Give back the entire listing that follows, exactly.

-------

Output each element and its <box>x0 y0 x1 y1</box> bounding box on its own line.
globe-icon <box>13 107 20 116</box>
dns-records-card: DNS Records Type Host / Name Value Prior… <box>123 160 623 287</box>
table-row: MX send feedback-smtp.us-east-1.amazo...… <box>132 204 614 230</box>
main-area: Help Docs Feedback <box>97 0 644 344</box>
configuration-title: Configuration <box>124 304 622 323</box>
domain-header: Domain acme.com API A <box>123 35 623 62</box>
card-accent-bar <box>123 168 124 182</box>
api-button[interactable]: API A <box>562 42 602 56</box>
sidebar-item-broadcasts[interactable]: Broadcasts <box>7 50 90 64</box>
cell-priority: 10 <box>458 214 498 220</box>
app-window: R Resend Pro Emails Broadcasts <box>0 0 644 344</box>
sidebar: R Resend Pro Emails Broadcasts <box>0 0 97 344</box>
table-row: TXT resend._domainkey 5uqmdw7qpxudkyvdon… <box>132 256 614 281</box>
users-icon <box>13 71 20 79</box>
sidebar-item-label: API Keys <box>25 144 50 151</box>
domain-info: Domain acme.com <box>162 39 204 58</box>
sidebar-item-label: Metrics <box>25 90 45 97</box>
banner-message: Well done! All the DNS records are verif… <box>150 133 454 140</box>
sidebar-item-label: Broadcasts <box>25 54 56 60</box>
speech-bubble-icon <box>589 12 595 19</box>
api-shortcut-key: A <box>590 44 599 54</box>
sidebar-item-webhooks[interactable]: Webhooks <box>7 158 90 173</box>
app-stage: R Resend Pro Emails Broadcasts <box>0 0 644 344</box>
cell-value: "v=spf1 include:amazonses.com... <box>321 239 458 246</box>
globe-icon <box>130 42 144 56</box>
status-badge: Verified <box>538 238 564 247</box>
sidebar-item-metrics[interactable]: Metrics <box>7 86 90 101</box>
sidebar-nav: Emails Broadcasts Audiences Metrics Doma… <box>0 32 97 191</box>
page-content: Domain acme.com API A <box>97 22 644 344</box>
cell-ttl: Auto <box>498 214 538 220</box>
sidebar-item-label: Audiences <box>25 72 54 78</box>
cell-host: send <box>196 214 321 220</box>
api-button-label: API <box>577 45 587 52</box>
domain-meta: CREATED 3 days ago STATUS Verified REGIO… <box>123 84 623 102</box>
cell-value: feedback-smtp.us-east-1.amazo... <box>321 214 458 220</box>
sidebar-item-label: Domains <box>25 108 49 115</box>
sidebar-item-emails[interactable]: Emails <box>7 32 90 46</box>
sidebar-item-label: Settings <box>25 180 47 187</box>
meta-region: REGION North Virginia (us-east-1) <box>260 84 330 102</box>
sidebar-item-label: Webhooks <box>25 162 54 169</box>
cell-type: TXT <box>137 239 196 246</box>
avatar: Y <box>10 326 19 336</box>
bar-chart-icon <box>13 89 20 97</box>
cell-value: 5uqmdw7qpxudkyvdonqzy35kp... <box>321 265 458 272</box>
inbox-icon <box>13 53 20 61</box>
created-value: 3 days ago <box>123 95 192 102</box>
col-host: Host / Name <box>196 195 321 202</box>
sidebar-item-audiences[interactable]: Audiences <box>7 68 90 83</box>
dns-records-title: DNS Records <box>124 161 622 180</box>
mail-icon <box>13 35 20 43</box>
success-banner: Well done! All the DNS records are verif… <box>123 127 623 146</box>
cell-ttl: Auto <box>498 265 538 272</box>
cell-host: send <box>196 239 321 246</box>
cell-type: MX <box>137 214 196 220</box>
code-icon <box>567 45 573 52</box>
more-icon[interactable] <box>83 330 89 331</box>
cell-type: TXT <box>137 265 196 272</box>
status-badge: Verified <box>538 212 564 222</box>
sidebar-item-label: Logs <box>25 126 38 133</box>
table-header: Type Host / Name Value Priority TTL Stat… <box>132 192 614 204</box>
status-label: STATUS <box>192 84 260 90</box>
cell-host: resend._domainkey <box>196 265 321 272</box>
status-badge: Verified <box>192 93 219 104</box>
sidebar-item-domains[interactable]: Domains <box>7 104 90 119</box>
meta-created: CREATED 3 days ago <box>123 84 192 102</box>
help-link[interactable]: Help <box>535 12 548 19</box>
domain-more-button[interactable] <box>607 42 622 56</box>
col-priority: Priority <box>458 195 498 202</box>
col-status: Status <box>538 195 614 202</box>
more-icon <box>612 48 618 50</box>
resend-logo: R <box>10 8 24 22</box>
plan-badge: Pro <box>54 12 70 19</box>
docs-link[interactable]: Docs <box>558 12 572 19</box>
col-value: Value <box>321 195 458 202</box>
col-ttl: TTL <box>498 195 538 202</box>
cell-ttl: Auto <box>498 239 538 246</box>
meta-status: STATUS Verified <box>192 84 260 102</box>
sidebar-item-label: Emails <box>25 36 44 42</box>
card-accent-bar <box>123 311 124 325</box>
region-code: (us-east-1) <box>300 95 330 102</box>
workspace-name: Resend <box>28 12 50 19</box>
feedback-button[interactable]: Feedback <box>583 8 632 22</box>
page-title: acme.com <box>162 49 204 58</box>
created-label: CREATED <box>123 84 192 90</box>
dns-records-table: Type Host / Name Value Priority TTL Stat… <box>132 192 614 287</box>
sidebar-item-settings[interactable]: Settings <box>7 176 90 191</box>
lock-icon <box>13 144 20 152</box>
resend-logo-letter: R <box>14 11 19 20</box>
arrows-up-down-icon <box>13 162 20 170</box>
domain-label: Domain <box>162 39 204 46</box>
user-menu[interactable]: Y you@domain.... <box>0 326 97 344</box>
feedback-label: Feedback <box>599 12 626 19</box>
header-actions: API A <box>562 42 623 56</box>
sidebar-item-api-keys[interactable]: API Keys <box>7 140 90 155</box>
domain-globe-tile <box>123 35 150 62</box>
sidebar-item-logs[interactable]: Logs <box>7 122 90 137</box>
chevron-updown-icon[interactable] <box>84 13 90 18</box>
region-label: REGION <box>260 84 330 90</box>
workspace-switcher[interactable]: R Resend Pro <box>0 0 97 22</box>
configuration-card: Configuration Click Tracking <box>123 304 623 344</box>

-------

Expected answer
Output each element and its <box>x0 y0 x1 y1</box> bounding box on its own line.
globe-icon <box>13 107 20 116</box>
dns-records-card: DNS Records Type Host / Name Value Prior… <box>123 160 623 287</box>
table-row: MX send feedback-smtp.us-east-1.amazo...… <box>132 204 614 230</box>
main-area: Help Docs Feedback <box>97 0 644 344</box>
configuration-title: Configuration <box>124 304 622 323</box>
domain-header: Domain acme.com API A <box>123 35 623 62</box>
card-accent-bar <box>123 168 124 182</box>
api-button[interactable]: API A <box>562 42 602 56</box>
sidebar-item-broadcasts[interactable]: Broadcasts <box>7 50 90 64</box>
cell-priority: 10 <box>458 214 498 220</box>
app-window: R Resend Pro Emails Broadcasts <box>0 0 644 344</box>
sidebar: R Resend Pro Emails Broadcasts <box>0 0 97 344</box>
table-row: TXT resend._domainkey 5uqmdw7qpxudkyvdon… <box>132 256 614 281</box>
users-icon <box>13 71 20 79</box>
sidebar-item-label: API Keys <box>25 144 50 151</box>
domain-info: Domain acme.com <box>162 39 204 58</box>
sidebar-item-label: Metrics <box>25 90 45 97</box>
banner-message: Well done! All the DNS records are verif… <box>150 133 454 140</box>
sidebar-item-label: Broadcasts <box>25 54 56 60</box>
speech-bubble-icon <box>589 12 595 19</box>
api-shortcut-key: A <box>590 44 599 54</box>
sidebar-item-webhooks[interactable]: Webhooks <box>7 158 90 173</box>
app-stage: R Resend Pro Emails Broadcasts <box>0 0 644 344</box>
cell-value: "v=spf1 include:amazonses.com... <box>321 239 458 246</box>
globe-icon <box>130 42 144 56</box>
status-badge: Verified <box>538 238 564 247</box>
sidebar-item-metrics[interactable]: Metrics <box>7 86 90 101</box>
sidebar-nav: Emails Broadcasts Audiences Metrics Doma… <box>0 32 97 191</box>
page-content: Domain acme.com API A <box>97 22 644 344</box>
cell-ttl: Auto <box>498 214 538 220</box>
sidebar-item-label: Audiences <box>25 72 54 78</box>
cell-host: send <box>196 214 321 220</box>
api-button-label: API <box>577 45 587 52</box>
domain-meta: CREATED 3 days ago STATUS Verified REGIO… <box>123 84 623 102</box>
cell-value: feedback-smtp.us-east-1.amazo... <box>321 214 458 220</box>
sidebar-item-label: Domains <box>25 108 49 115</box>
sidebar-item-emails[interactable]: Emails <box>7 32 90 46</box>
sidebar-item-label: Settings <box>25 180 47 187</box>
meta-region: REGION North Virginia (us-east-1) <box>260 84 330 102</box>
sidebar-item-label: Webhooks <box>25 162 54 169</box>
cell-type: TXT <box>137 239 196 246</box>
avatar: Y <box>10 326 19 336</box>
bar-chart-icon <box>13 89 20 97</box>
cell-value: 5uqmdw7qpxudkyvdonqzy35kp... <box>321 265 458 272</box>
inbox-icon <box>13 53 20 61</box>
created-value: 3 days ago <box>123 95 192 102</box>
col-host: Host / Name <box>196 195 321 202</box>
sidebar-item-audiences[interactable]: Audiences <box>7 68 90 83</box>
dns-records-title: DNS Records <box>124 161 622 180</box>
mail-icon <box>13 35 20 43</box>
success-banner: Well done! All the DNS records are verif… <box>123 127 623 146</box>
cell-ttl: Auto <box>498 265 538 272</box>
cell-host: send <box>196 239 321 246</box>
cell-type: MX <box>137 214 196 220</box>
code-icon <box>567 45 573 52</box>
more-icon[interactable] <box>83 330 89 331</box>
cell-type: TXT <box>137 265 196 272</box>
status-badge: Verified <box>538 212 564 222</box>
sidebar-item-label: Logs <box>25 126 38 133</box>
table-header: Type Host / Name Value Priority TTL Stat… <box>132 192 614 204</box>
status-label: STATUS <box>192 84 260 90</box>
cell-host: resend._domainkey <box>196 265 321 272</box>
status-badge: Verified <box>192 93 219 104</box>
sidebar-item-domains[interactable]: Domains <box>7 104 90 119</box>
meta-created: CREATED 3 days ago <box>123 84 192 102</box>
help-link[interactable]: Help <box>535 12 548 19</box>
domain-more-button[interactable] <box>607 42 622 56</box>
col-priority: Priority <box>458 195 498 202</box>
col-status: Status <box>538 195 614 202</box>
more-icon <box>612 48 618 50</box>
resend-logo: R <box>10 8 24 22</box>
plan-badge: Pro <box>54 12 70 19</box>
docs-link[interactable]: Docs <box>558 12 572 19</box>
col-value: Value <box>321 195 458 202</box>
col-ttl: TTL <box>498 195 538 202</box>
cell-ttl: Auto <box>498 239 538 246</box>
meta-status: STATUS Verified <box>192 84 260 102</box>
sidebar-item-label: Emails <box>25 36 44 42</box>
card-accent-bar <box>123 311 124 325</box>
region-code: (us-east-1) <box>300 95 330 102</box>
workspace-name: Resend <box>28 12 50 19</box>
feedback-button[interactable]: Feedback <box>583 8 632 22</box>
page-title: acme.com <box>162 49 204 58</box>
created-label: CREATED <box>123 84 192 90</box>
dns-records-table: Type Host / Name Value Priority TTL Stat… <box>132 192 614 287</box>
sidebar-item-settings[interactable]: Settings <box>7 176 90 191</box>
lock-icon <box>13 144 20 152</box>
resend-logo-letter: R <box>14 11 19 20</box>
arrows-up-down-icon <box>13 162 20 170</box>
domain-label: Domain <box>162 39 204 46</box>
user-menu[interactable]: Y you@domain.... <box>0 326 97 344</box>
feedback-label: Feedback <box>599 12 626 19</box>
header-actions: API A <box>562 42 623 56</box>
sidebar-item-api-keys[interactable]: API Keys <box>7 140 90 155</box>
domain-globe-tile <box>123 35 150 62</box>
sidebar-item-logs[interactable]: Logs <box>7 122 90 137</box>
chevron-updown-icon[interactable] <box>84 13 90 18</box>
region-label: REGION <box>260 84 330 90</box>
workspace-switcher[interactable]: R Resend Pro <box>0 0 97 22</box>
configuration-card: Configuration Click Tracking <box>123 304 623 344</box>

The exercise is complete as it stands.